While many people want a makeover, very few still remain once they realise they need to expose their finances to the public and have their lives discussed in it. The family we used did, and even though I don’t think they’ve done anything wrong, I’ve seen a couple of scathing comments about them – even the question above does that.
So imagine the same for a family £50,000 in debt on a £20,000 salary. The public can be harsh and many don’t want to do it – it is very difficult to find willing volunteers for TV debt crisis makeovers.
When people have no income and have already stopped spending on everything, there is nothing more than can be done. It’s a long-term rehabilitation process of working through creditors and the systems available.

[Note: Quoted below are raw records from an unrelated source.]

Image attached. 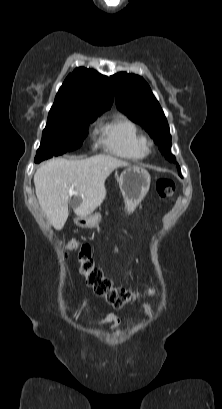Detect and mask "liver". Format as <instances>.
Masks as SVG:
<instances>
[{
	"label": "liver",
	"mask_w": 222,
	"mask_h": 409,
	"mask_svg": "<svg viewBox=\"0 0 222 409\" xmlns=\"http://www.w3.org/2000/svg\"><path fill=\"white\" fill-rule=\"evenodd\" d=\"M130 164L110 155L82 160L56 158L40 166L34 174L38 202L50 224L61 230L68 218V201L74 195L76 215L93 213L106 197L105 180L118 167ZM72 192H70L71 187Z\"/></svg>",
	"instance_id": "obj_1"
}]
</instances>
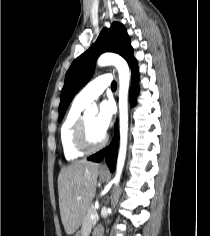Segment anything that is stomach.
Wrapping results in <instances>:
<instances>
[{
	"label": "stomach",
	"mask_w": 210,
	"mask_h": 236,
	"mask_svg": "<svg viewBox=\"0 0 210 236\" xmlns=\"http://www.w3.org/2000/svg\"><path fill=\"white\" fill-rule=\"evenodd\" d=\"M107 179H108V176H107V175H105V174H103V173H100V180L105 181V180H107Z\"/></svg>",
	"instance_id": "stomach-1"
}]
</instances>
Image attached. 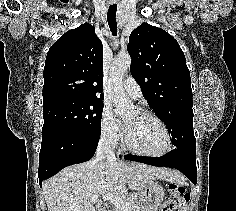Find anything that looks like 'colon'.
<instances>
[{
	"instance_id": "obj_1",
	"label": "colon",
	"mask_w": 236,
	"mask_h": 211,
	"mask_svg": "<svg viewBox=\"0 0 236 211\" xmlns=\"http://www.w3.org/2000/svg\"><path fill=\"white\" fill-rule=\"evenodd\" d=\"M171 200L162 211H174L176 205L188 203L190 194L186 187L181 184L171 183L168 186Z\"/></svg>"
}]
</instances>
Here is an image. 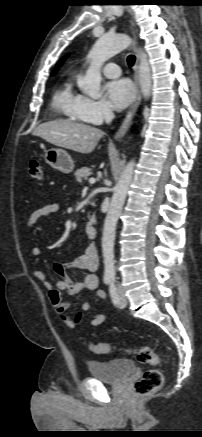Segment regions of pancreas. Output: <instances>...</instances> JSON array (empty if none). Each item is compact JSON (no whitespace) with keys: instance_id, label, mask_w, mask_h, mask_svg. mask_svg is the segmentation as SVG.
<instances>
[{"instance_id":"obj_1","label":"pancreas","mask_w":202,"mask_h":437,"mask_svg":"<svg viewBox=\"0 0 202 437\" xmlns=\"http://www.w3.org/2000/svg\"><path fill=\"white\" fill-rule=\"evenodd\" d=\"M92 174V169L88 167H83L75 172V178L77 182H82L83 180H87V178Z\"/></svg>"}]
</instances>
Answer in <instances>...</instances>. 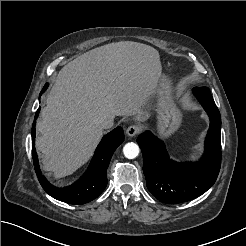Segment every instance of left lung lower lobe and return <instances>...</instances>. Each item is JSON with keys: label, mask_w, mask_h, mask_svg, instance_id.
I'll return each mask as SVG.
<instances>
[{"label": "left lung lower lobe", "mask_w": 246, "mask_h": 246, "mask_svg": "<svg viewBox=\"0 0 246 246\" xmlns=\"http://www.w3.org/2000/svg\"><path fill=\"white\" fill-rule=\"evenodd\" d=\"M193 93L209 115L205 153L197 163L171 160L161 140L150 132L137 138L143 154V172L149 191L167 204L182 203L205 193L216 181L221 166V116L208 87Z\"/></svg>", "instance_id": "obj_1"}]
</instances>
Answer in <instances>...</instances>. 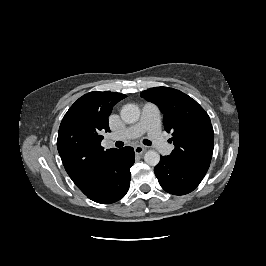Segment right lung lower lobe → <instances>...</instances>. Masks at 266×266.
Returning a JSON list of instances; mask_svg holds the SVG:
<instances>
[{
  "mask_svg": "<svg viewBox=\"0 0 266 266\" xmlns=\"http://www.w3.org/2000/svg\"><path fill=\"white\" fill-rule=\"evenodd\" d=\"M132 147L118 149L111 158L98 187L86 195L89 199L110 204L122 199L130 186V167L135 161Z\"/></svg>",
  "mask_w": 266,
  "mask_h": 266,
  "instance_id": "obj_1",
  "label": "right lung lower lobe"
}]
</instances>
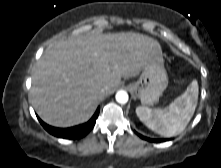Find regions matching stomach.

I make no bones about the fact that in that case there’s little that MoneySaving can do to help (with a slight exception for MoneySaving Old Style and frankly that doesn’t make good TV and doesn’t inspire others to sort out their finances.
This is just one programme. In my work I try to focus on a mix of topics (though I don’t have a choice, the broadcasters pick what they want).
Examples of Tonight programmes that resonate for people with less cash include ‘thrifty tips’, ‘bank charges reclaiming’, ‘PPI reclaiming’ and many more specifically on debt (I’ll never forget the Cancel Christmas one of the family £140,000 in debt and on the edge).
Plus on other broadcasts, I’m constantly doing subjects such as payday loans, debt crisis, tax credits, benefit help, loan sharks, financial education and many more.
It’s interesting that many of the comments about this come from the forum. I hope it doesn’t sound churlish to say but I hope that the fact the forum and this site exist with areas like debt free wannabee in itself helps.
The other advantage of this site is we’re in control of the content – so we can put up what we want whether it’s bank charges compared, debt help, IVA guide or (hopefully soon – it’s taken far too long – the guide to mental health and debt, something that’s a nightmare to get TV to cover).
Now please don’t take this to mean I never want to do programmes about the debt nightmare in the UK, I have my MSE charity to help, I’m very passionate about the subject and have many tricks up my sleeve to make some excluded financial subjects televisual.
Yet I need to work within the realities of the medium, and when it comes to makeovers debt crisis as opposed to debt problems doesn’t fit so well.
Footnote: It is worth remembering that what you see on screen is a half hour representation of a full day. For example it turned out three of the bikes were given free and were being done up to be sold on to help supplement income – and the family has two cars (the screen shot included their neighbours) and four drivers.